JM

Summary

Advantages

  • Multithreading uses shared memory. Results from each thread can easily be shared with one another, without the need of explicit communication.
  • Shared memory allows data to be stored only in one place, reducing the memory footprint. Each worker does not need a copy of the data it is working on.
  • Each thread has access to the local runtime of the process in memory, including all libraries and pieces of code, instead of each thread having a copy of the local process. This significantly reduces memory overhead, and more importantly the latency, of this pattern.
  • Latency of utilising multiple threads is usually the fastest of all the parallel paradigms covered in this book, except for hardware level parallelism (hardware SIMD instructions).
  • If a language has a multithreading implementation (like Julia or C#), it is usually the easiest approach to leverage to allow a program to execute in parallel.

Disadvantages

  • Multithreading can only be scaled up to the size of one machine, the number of threads limited by the number of logical cores on a CPU.
  • Shared memory introduces the danger of race conditions occurring in your code, in some cases requiring the need for atomics, mutexes and semaphores, drastically increasing the complexity of some code.
  • Some algorithms will need a complete redesign to effectively use the multithreading paradigm.
  • Latency of spinning up additional threads and coordinating execution across all threads incurs a significant overhead cost.
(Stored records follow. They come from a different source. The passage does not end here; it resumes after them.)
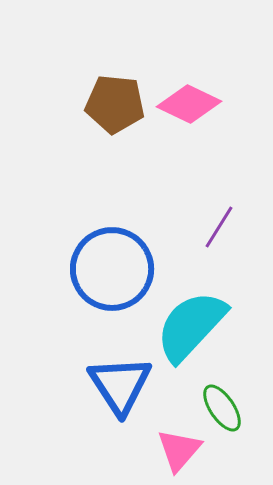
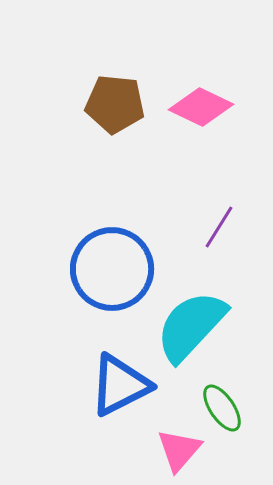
pink diamond: moved 12 px right, 3 px down
blue triangle: rotated 36 degrees clockwise
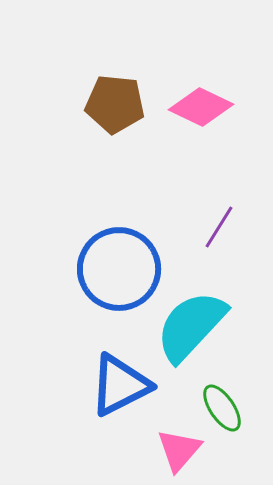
blue circle: moved 7 px right
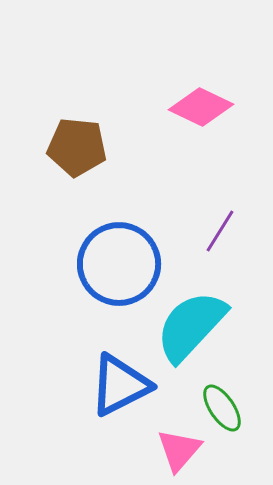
brown pentagon: moved 38 px left, 43 px down
purple line: moved 1 px right, 4 px down
blue circle: moved 5 px up
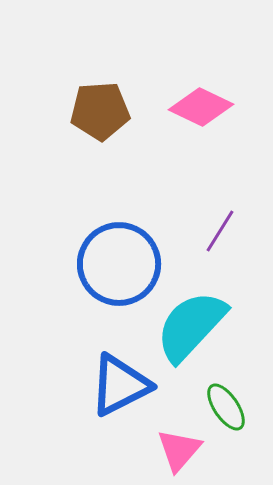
brown pentagon: moved 23 px right, 36 px up; rotated 10 degrees counterclockwise
green ellipse: moved 4 px right, 1 px up
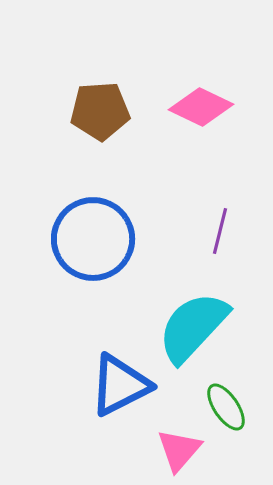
purple line: rotated 18 degrees counterclockwise
blue circle: moved 26 px left, 25 px up
cyan semicircle: moved 2 px right, 1 px down
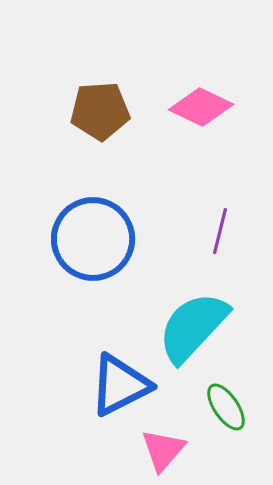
pink triangle: moved 16 px left
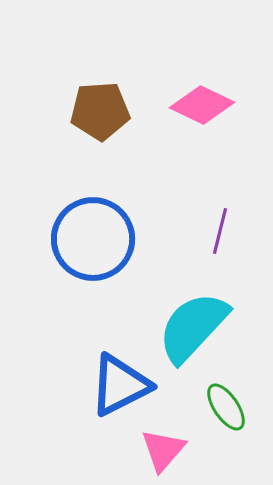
pink diamond: moved 1 px right, 2 px up
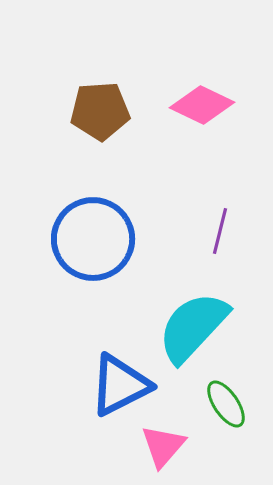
green ellipse: moved 3 px up
pink triangle: moved 4 px up
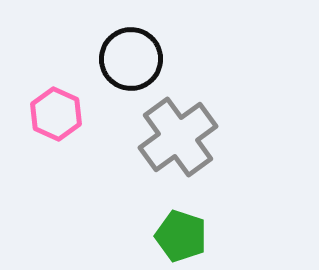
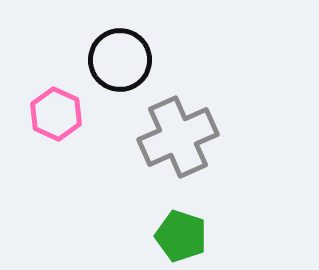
black circle: moved 11 px left, 1 px down
gray cross: rotated 12 degrees clockwise
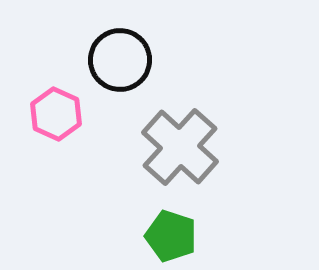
gray cross: moved 2 px right, 10 px down; rotated 24 degrees counterclockwise
green pentagon: moved 10 px left
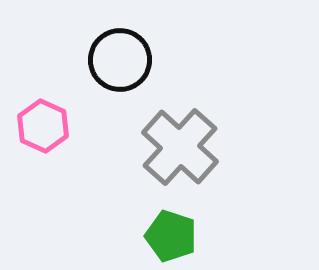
pink hexagon: moved 13 px left, 12 px down
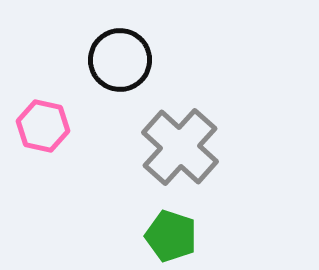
pink hexagon: rotated 12 degrees counterclockwise
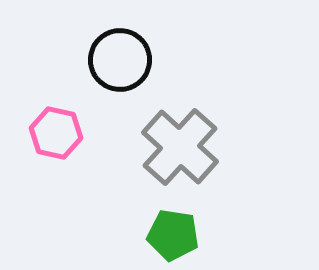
pink hexagon: moved 13 px right, 7 px down
green pentagon: moved 2 px right, 1 px up; rotated 9 degrees counterclockwise
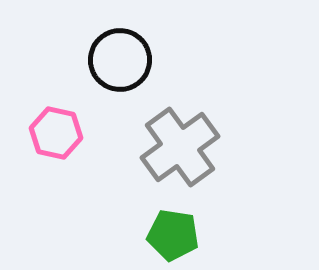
gray cross: rotated 12 degrees clockwise
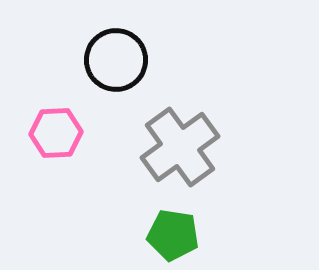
black circle: moved 4 px left
pink hexagon: rotated 15 degrees counterclockwise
Unless the computation can be effectively parallelised, using multithreading may even slow down one’s code.
  • Execution in parallel necessitates an unpredictable order of execution, which often times greatly impacts the ability of the compiler and the runtime to pre-empt which memory is needed often and therefore has worse cache management than a serial approach. This can be mitigated, but usually requires an extension.
  • Existing routines or libraries used by your code may not be “thread-safe”, which means they should not be executed concurrently. If two parallel pieces of code run something that is not thread-safe, it could lead to unpredictable results at best, memory corruption and runtime errors at worse. Additional care by the developers must be taken to ensure that using multithreading is safe. Sometimes, if the non thread-safe code is essential, this paradigm may not be available.
  • Experiments that rely on a deterministic and predictable outcome, such as ones that use random number generation with a seeded pseudo random number generator often require intervention to make sure that results can be duplicated. This may involve re-writing large parts of the code base to ensure reproducibility.
  • Each thread usually requires its own stack and memory space in order to perform calculations. Additionally, used by each thread is often not allowed to overlap due to the risk of race conditions, and so more memory is usually required.